State House has confirmed Kenyans’ worst fears of the resurgence of the National Youth Service (NYS) plunder.
In a suprise move, President Uhuru Kenyatta announced the suspension of Youth Principal Secretary Lilian Mbogo-Omollo and NYS Director General Richard Ndubai in connection with Sh9 billion suspicious payments.
In what amounted to calling for more heads to roll, the President asked those who may have been part of the scandal to follow suit.
“The President also expects any public official directly implicated in the investigations to uphold the code of integrity and ethics to which they are committed and to act accordingly,” said the statement from State House.
The move marked the beginning of the fall of the man and woman entrusted with the responsibility of cleaning the mess at NYS left by the previous administration.
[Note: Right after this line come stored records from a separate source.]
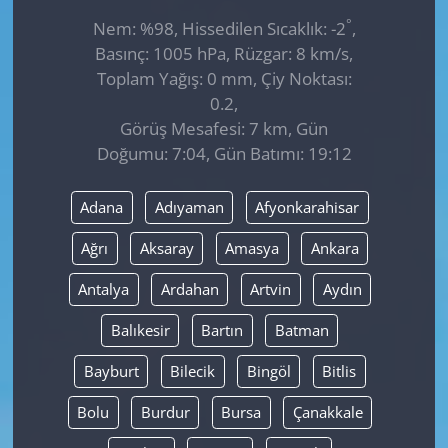
°
Nem: %98, Hissedilen Sıcaklık: -2
,
Basınç: 1005 hPa, Rüzgar: 8 km/s,
Toplam Yağış: 0 mm, Çiy Noktası:
0.2,
Görüş Mesafesi: 7 km, Gün
Doğumu: 7:04, Gün Batımı: 19:12
Adana
Adıyaman
Afyonkarahisar
Ağrı
Aksaray
Amasya
Ankara
Antalya
Ardahan
Artvin
Aydın
Balıkesir
Bartın
Batman
Bayburt
Bilecik
Bingöl
Bitlis
Bolu
Burdur
Bursa
Çanakkale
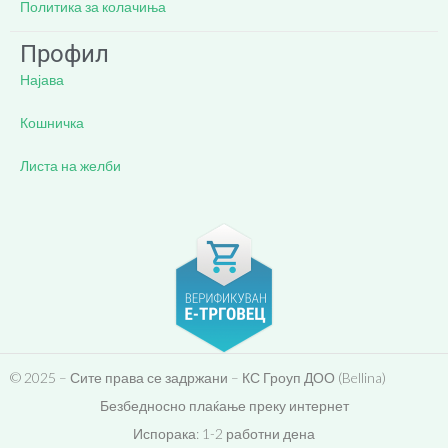
Политика за колачиња
Профил
Најава
Кошничка
Листа на желби
© 2025 – Сите права се задржани – КС Гроуп ДОО (Bellina)
Безбедносно плаќање преку интернет
Испорака: 1-2 работни дена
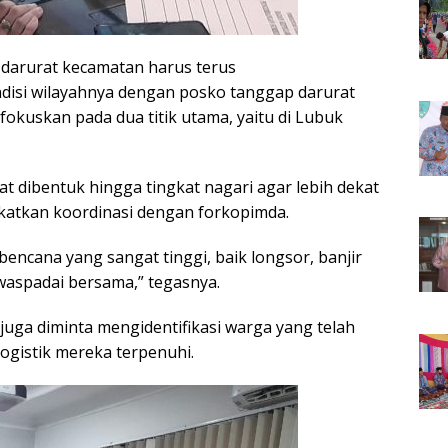
darurat kecamatan harus terus
isi wilayahnya dengan posko tanggap darurat
fokuskan pada dua titik utama, yaitu di Lubuk
pat dibentuk hingga tingkat nagari agar lebih dekat
katkan koordinasi dengan forkopimda.
 bencana yang sangat tinggi, baik longsor, banjir
waspadai bersama,” tegasnya.
uga diminta mengidentifikasi warga yang telah
ogistik mereka terpenuhi.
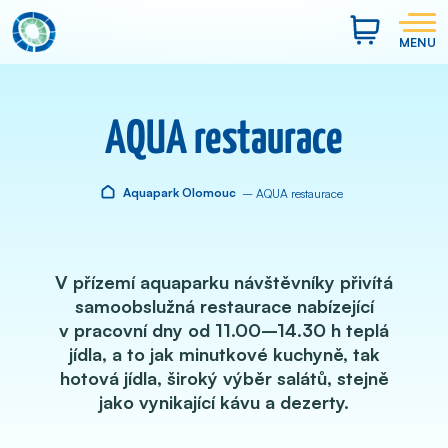
MENU
AQUA restaurace
Aquapark Olomouc
– AQUA restaurace
V přízemí aquaparku návštěvníky přivítá
samoobslužná restaurace nabízející
v pracovní dny od 11.00–14.30 h teplá
jídla, a to jak minutkové kuchyně, tak
hotová jídla, široký výběr salátů, stejně
jako vynikající kávu a dezerty.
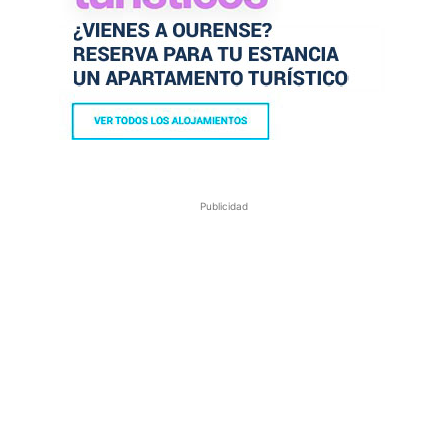
Publicidad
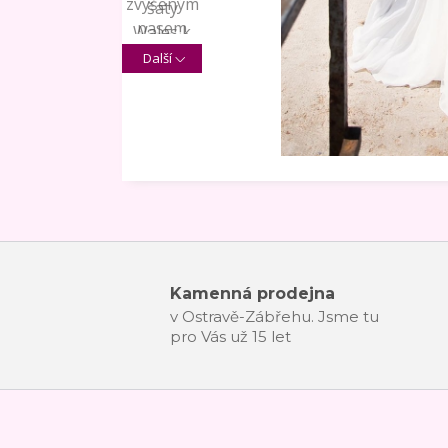
Další
Kamenná prodejna
v Ostravě-Zábřehu. Jsme tu
pro Vás už 15 let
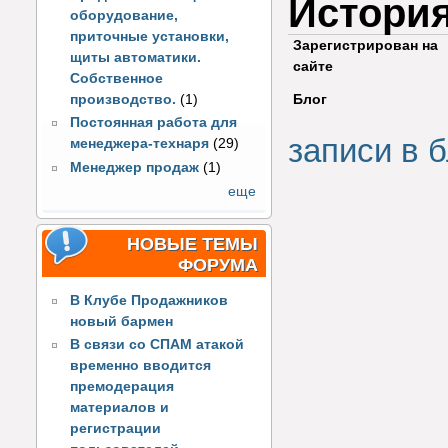
Истори
оборудование,
приточные установки,
Зарегистрирован на
щиты автоматики.
сайте
Собственное
производство.
(1)
Блог
Постоянная работа для
записи в б
менеджера-технаря
(29)
Менеджер продаж
(1)
еще
НОВЫЕ ТЕМЫ
ФОРУМА
В Клубе Продажников
новый бармен
В связи со СПАМ атакой
временно вводится
премодерация
материалов и
регистрации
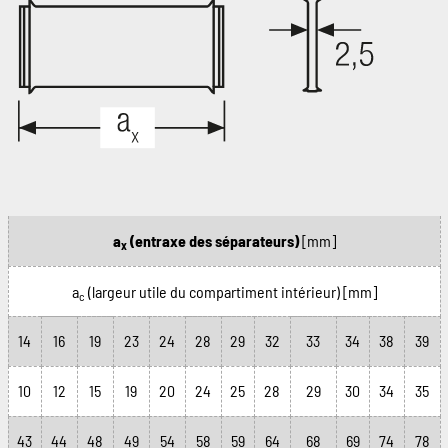
a
(entraxe des séparateurs)
[mm]
x
a
(largeur utile du compartiment intérieur)
[mm]
c
14
16
19
23
24
28
29
32
33
34
38
39
10
12
15
19
20
24
25
28
29
30
34
35
43
44
48
49
54
58
59
64
68
69
74
78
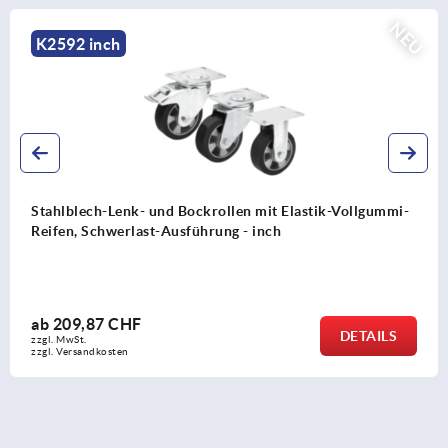
NEU
K2584 inch
mi-
Stahlblech-Lenk- und Bockrollen mit Gummi-Laufbel
Standard-Ausführung - inch
ab
45,18 CHF
S
DETAI
zzgl. MwSt.
zzgl. Versandkosten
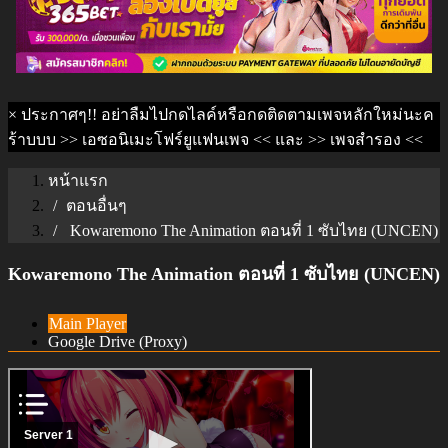
×
ประกาศๆ!! อย่าลืมไปกดไลค์หรือกดติดตามเพจหลักใหม่นะค
ร้าบบบ
>> เอซอนิเมะโฟร์ยูแฟนเพจ <<
และ
>> เพจสำรอง <<
หน้าแรก
ตอนอื่นๆ
Kowaremono The Animation ตอนที่ 1 ซับไทย (UNCEN)
Kowaremono The Animation ตอนที่ 1 ซับไทย (UNCEN)
Main Player
Google Drive (Proxy)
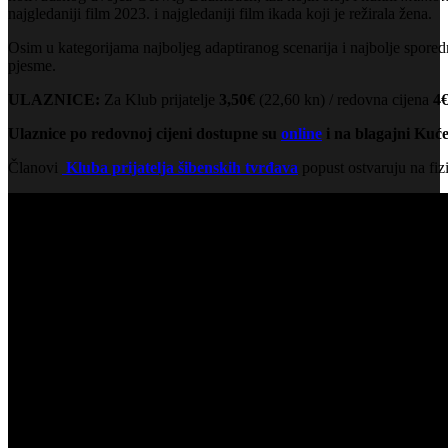
najgledaniji film 2023. i najgledaniji film ikada koji je režirala žena.
Osim u kategorijama najboljeg adaptiranog scenarija i najbolje spored
pjesme.
ULAZNICE:
Za Klub prijatelje
3,50€
(22,60 kn) / redovna cijena
4
Ulaznice po redovnoj cijeni dostupne su
online
i na blagajni Kuće
Članovi
Kluba prijatelja šibenskih tvrđava
popust ostvaruju na fiz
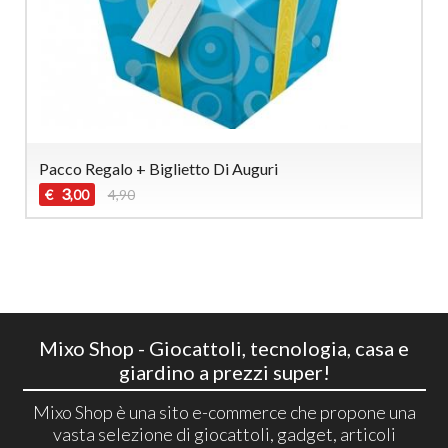
Pacco Regalo + Biglietto Di Auguri
3
€
4,90
,00
Mixo Shop - Giocattoli, tecnologia, casa e
giardino a prezzi super!
Mixo Shop è una sito e-commerce che propone una
vasta selezione di giocattoli, gadget, articoli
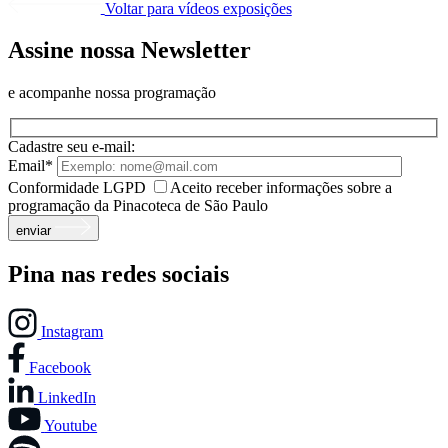
Voltar para vídeos exposições
Assine nossa Newsletter
e acompanhe nossa programação
Cadastre seu e-mail:
Email*
Conformidade LGPD
Aceito receber informações sobre a
programação da Pinacoteca de São Paulo
enviar
Pina nas redes sociais
Instagram
Facebook
LinkedIn
Youtube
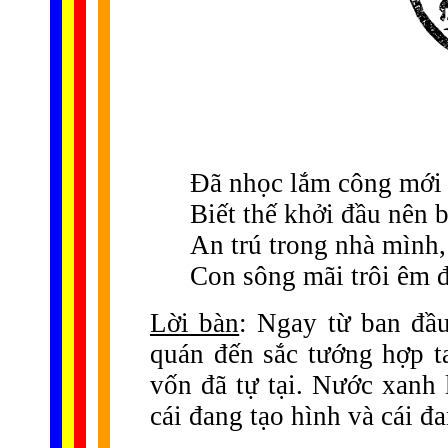
Đã nhọc lắm công mới
Biết thế khởi đầu nên 
An trú trong nhà mình,
Con sông mãi trôi êm 
Lời bàn
: Ngay từ ban đầu
quán đến sắc tướng hợp t
vốn đã tự tại. Nước xanh 
cái đang tạo hình và cái đa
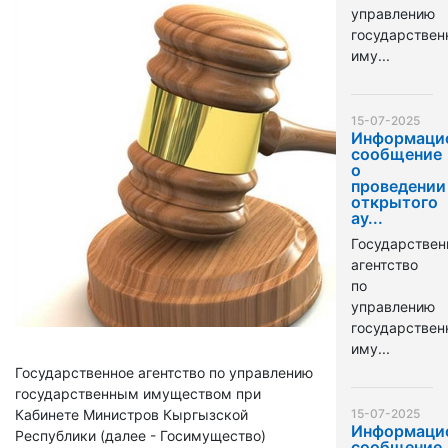
управлению
государстве
иму...
15-07-2025
Информаци
сообщение
о
проведении
открытого
ау...
Государствен
агентство
по
управлению
государстве
иму...
Государственное агентство по управлению
государственным имуществом при
Кабинете Министров Кыргызской
15-07-2025
Информаци
Республики (далее - Госимущество)
сообщение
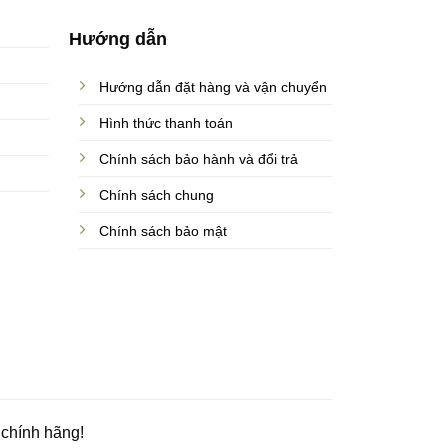
Hướng dẫn
Hướng dẫn đặt hàng và vận chuyển
Hình thức thanh toán
Chính sách bảo hành và đổi trả
Chính sách chung
Chính sách bảo mật
 chính hãng!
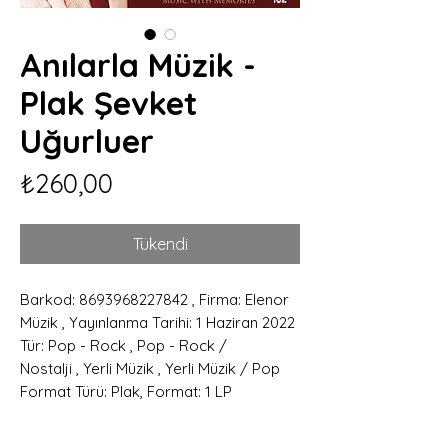
Anılarla Müzik -
Plak Şevket
Uğurluer
Fiyat
₺260,00
Tükendi
Barkod: 8693968227842 , Firma: Elenor
Müzik , Yayınlanma Tarihi: 1 Haziran 2022
Tür: Pop - Rock , Pop - Rock /
Nostalji , Yerli Müzik , Yerli Müzik / Pop
Format Türü: Plak, Format: 1 LP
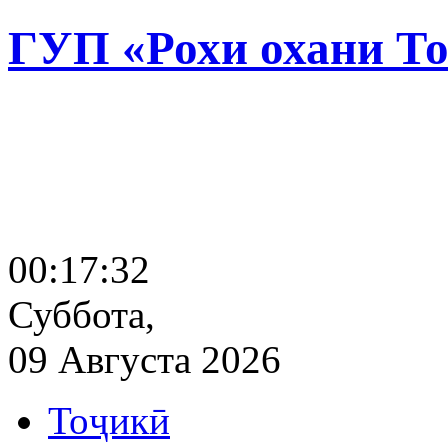
ГУП «Рохи охани Т
00:17:33
Суббота,
09 Августа 2026
Тоҷикӣ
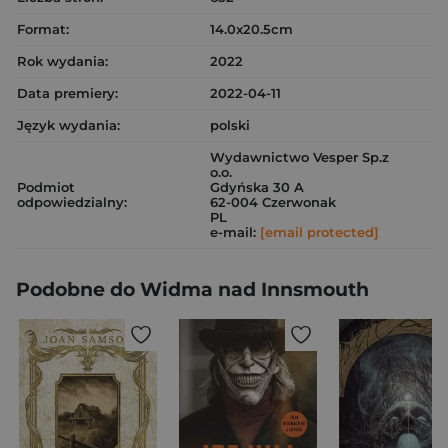
Format:
14.0x20.5cm
Rok wydania:
2022
Data premiery:
2022-04-11
Język wydania:
polski
Wydawnictwo Vesper Sp.z
o.o.
Podmiot
Gdyńska 30 A
odpowiedzialny:
62-004 Czerwonak
PL
e-mail:
[email protected]
Podobne do Widma nad Innsmouth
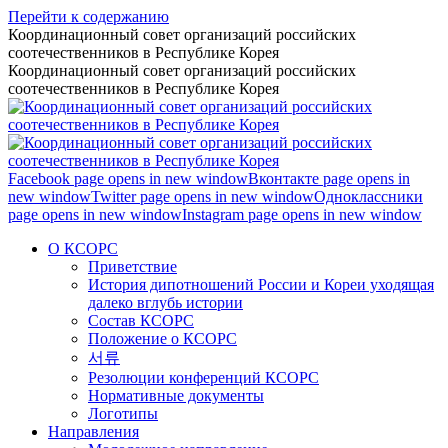
Перейти к содержанию
Координационный совет организаций российских
соотечественников в Республике Корея
Координационный совет организаций российских
соотечественников в Республике Корея
Facebook page opens in new window
Вконтакте page opens in
new window
Twitter page opens in new window
Одноклассники
page opens in new window
Instagram page opens in new window
О КСОРС
Приветствие
История дипотношений России и Кореи уходящая
далеко вглубь истории
Состав КСОРС
Положение о КСОРС
서류
Резолюции конференций КСОРС
Нормативные документы
Логотипы
Направления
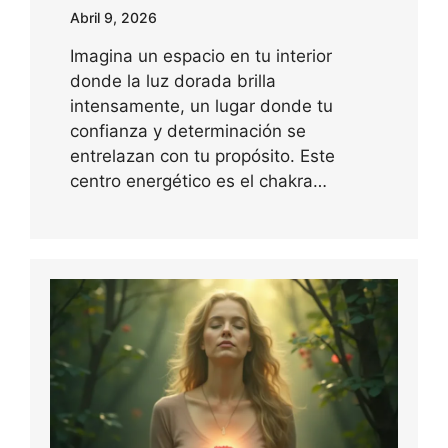
Abril 9, 2026
Imagina un espacio en tu interior
donde la luz dorada brilla
intensamente, un lugar donde tu
confianza y determinación se
entrelazan con tu propósito. Este
centro energético es el chakra…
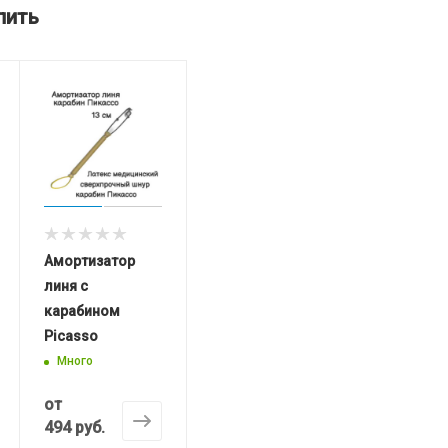
пить
Амортизатор
линя с
карабином
Picasso
Много
от
494 руб.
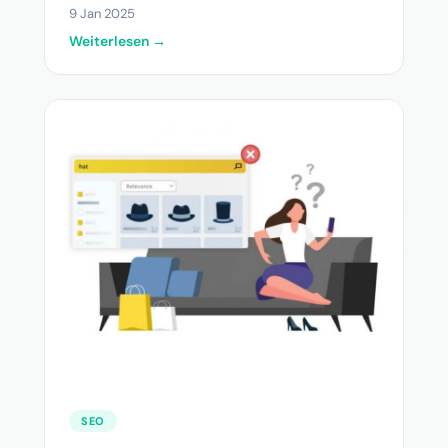
9 Jan 2025
Weiterlesen →
SEO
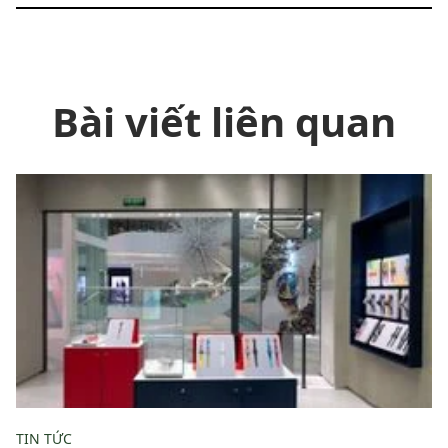
Bài viết liên quan
TIN TỨC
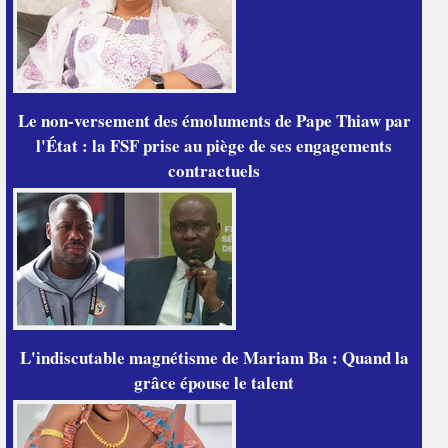
Le non-versement des émoluments de Pape Thiaw par
l'État : la FSF prise au piège de ses engagements
contractuels
L'indiscutable magnétisme de Mariam Ba : Quand la
grâce épouse le talent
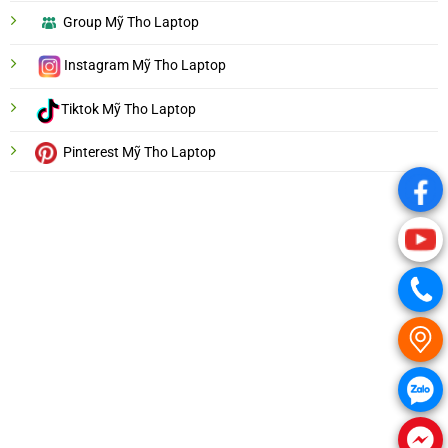
Group Mỹ Tho Laptop
Instagram Mỹ Tho Laptop
Tiktok Mỹ Tho Laptop
Pinterest Mỹ Tho Laptop
.
.
.
.
.
.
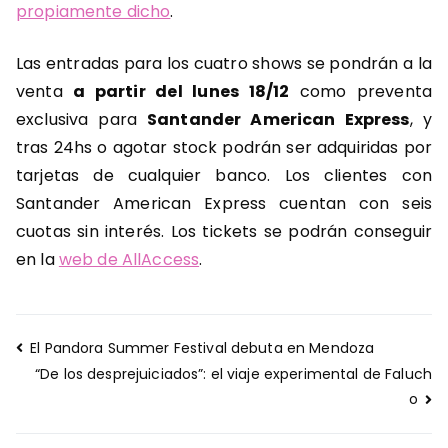
propiamente dicho
.
Las entradas para los cuatro shows se pondrán a la
venta
a partir del lunes 18/12
como preventa
exclusiva para
Santander American Express
, y
tras 24hs o agotar stock podrán ser adquiridas por
tarjetas de cualquier banco. Los clientes con
Santander American Express cuentan con seis
cuotas sin interés. Los tickets se podrán conseguir
en la
web de AllAccess
.
Navegación
El Pandora Summer Festival debuta en Mendoza
de
“De los desprejuiciados”: el viaje experimental de Faluch
entradas
o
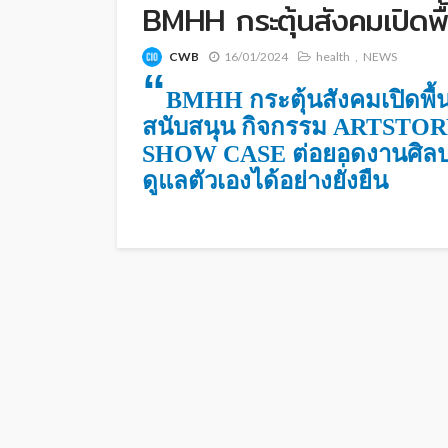
BMHH กระตุ้นสังคมเปิดพื้
CWB
16/01/2024
health
NEWS
“
BMHH กระตุ้นสังคมเปิดพื้น
สนับสนุน กิจกรรม ARTST
SHOW CASE ต่อยอดงานศิลปะส
ดูแลตัวเองได้อย่างยั่งยืน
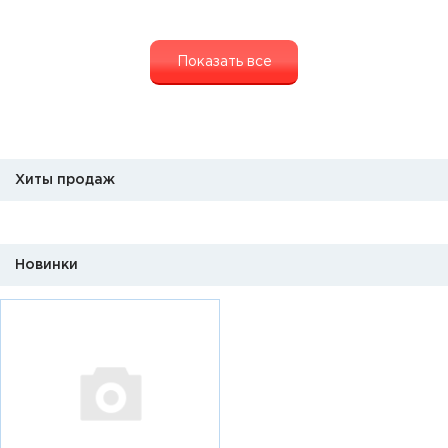
Показать все
Хиты продаж
Новинки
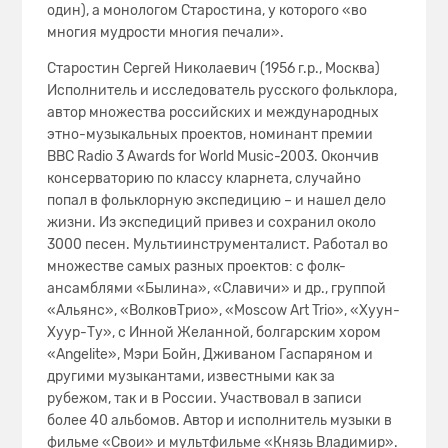
один), а монологом Старостина, у которого «во
многия мудрости многия печали».
Старостин Сергей Николаевич (1956 г.р., Москва)
Исполнитель и исследователь русского фольклора,
автор множества российских и международных
этно-музыкальных проектов, номинант премии
BBC Radio 3 Awards for World Music-2003. Окончив
консерваторию по классу кларнета, случайно
попал в фольклорную экспедицию – и нашел дело
жизни. Из экспедиций привез и сохранил около
3000 песен. Мультиинструменталист. Работал во
множестве самых разных проектов: с фолк-
ансамблями «Былина», «Славичи» и др., группой
«Альянс», «ВолковТрио», «Moscow Art Trio», «Хуун-
Хуур-Ту», с Инной Желанной, болгарским хором
«Angelite», Мэри Бойн, Дживаном Гаспаряном и
другими музыкантами, известными как за
рубежом, так и в России. Участвовал в записи
более 40 альбомов. Автор и исполнитель музыки в
фильме «Свои» и мультфильме «Князь Владимир».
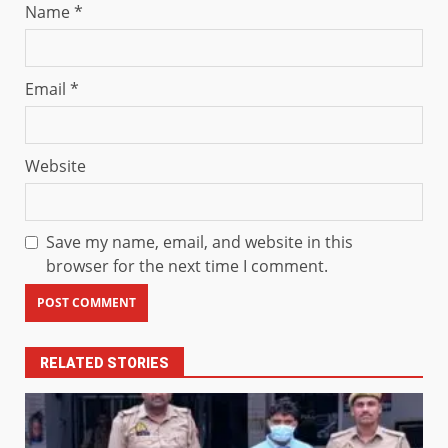
Name
*
Email
*
Website
Save my name, email, and website in this
browser for the next time I comment.
RELATED STORIES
“This afternoon, the President accepted the offer by the two officers to step aside for a period of three months to allow investigating agencies to complete their work,” read the statement.
Earlier in the day while meeting the private sector, President Kenyatta had promised tough action against corruption.
“We are going to deal ruthlessly with corruption both real and perceived,” he said.
Ms Omollo was scheduled to appear before the Public Accounts Committee of the National Assembly on Monday before the cookie crumbled Friday.
She had reportedly taken a two-day leave in the week amid soaring pressure as the scandal unveiled, much to the shock of Kenyans since a similar previous scandal is yet to be unraveled.
“She wasn’t aware. She has not done or seen any such letter,” a source close to her said.
As PS, Ms Omollo, a former executive of the New Partnership for Africa’s Development, was the overall accounting officer and the final approving authority before payments are made.
Mr Ndubai is the final authority in approving procurement and payments from the NYS, before the PS signs off.
His phone was switched off in the wake of the State House announcement.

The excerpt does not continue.